RESIDENTS of Nepal’s flood-hit capital returned to their mud-caked homes on Sunday to survey the wreckage of devastating floods that have killed at least 170 people across the Himalayan republic.
Deadly rain-related floods and landslides are common across South Asia during the monsoon season from June to September, but experts say climate change is increasing their frequency and severity.
Entire neighbourhoods in Kathmandu were inundated over the weekend with flash floods reported in rivers coursing through the capital and extensive damage to highways connecting the city with the rest of Nepal.
Kumar Tamang, who lives in a slum area by a riverbank, told AFP he and his family had to flee after midnight on Saturday as waters rushed into his shack.
“This morning we returned and everything looks different,” the 40-year-old said.

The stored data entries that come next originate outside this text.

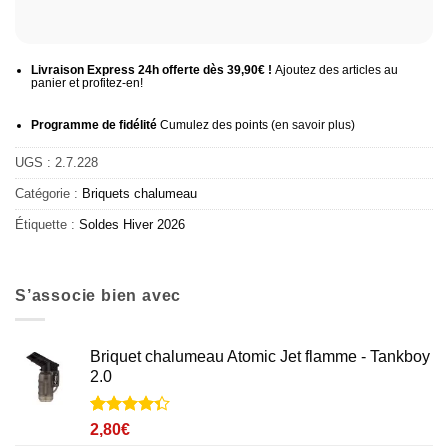
Livraison Express 24h offerte dès 39,90€ !
Ajoutez des articles au
panier et profitez-en!
Programme de fidélité
Cumulez des points (
en savoir plus
)
UGS :
2.7.228
Catégorie :
Briquets chalumeau
Étiquette :
Soldes Hiver 2026
S’associe bien avec
Briquet chalumeau Atomic Jet flamme - Tankboy
2.0
Noté
3
4.3
2,80
€
sur 5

“We couldn’t even open the doors to our house, it was jammed with mud,” he added. “Yesterday we were afraid that the water would kill us, but today we have no water to clean.”
Nepal’s Home Ministry said 170 people had been killed across the country with another 42 still missing.

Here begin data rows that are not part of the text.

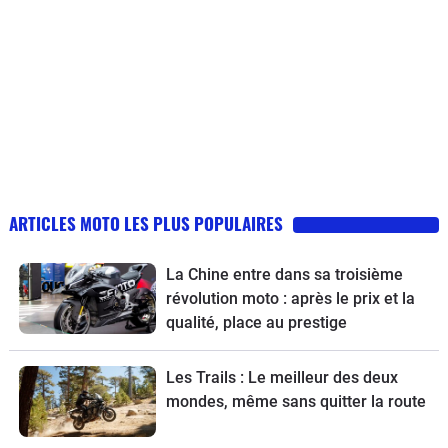
ARTICLES MOTO LES PLUS POPULAIRES
La Chine entre dans sa troisième
révolution moto : après le prix et la
qualité, place au prestige
Les Trails : Le meilleur des deux
mondes, même sans quitter la route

Ministry spokesman Rishi Ram Tiwari told AFP that bulldozers were being used to clear several highways that had been blocked by debris, cutting Kathmandu off from the rest of the country.
“More than 3,000 people have been rescued,” he added.
At least 35 of those killed were aboard three vehicles and were buried alive when earth from a landslide careened into a highway south of Kathmandu, Nepal Police spokesman Dan Bahadur Karki told AFP.
The Department of Hydrology and Meteorology said preliminary data from stations in 14 districts measured record-breaking rain in the 24 hours to Saturday morning.
A station at the Kathmandu airport recorded about 240 millimetres (9.4 inches) of rain, highest since 2002, it said.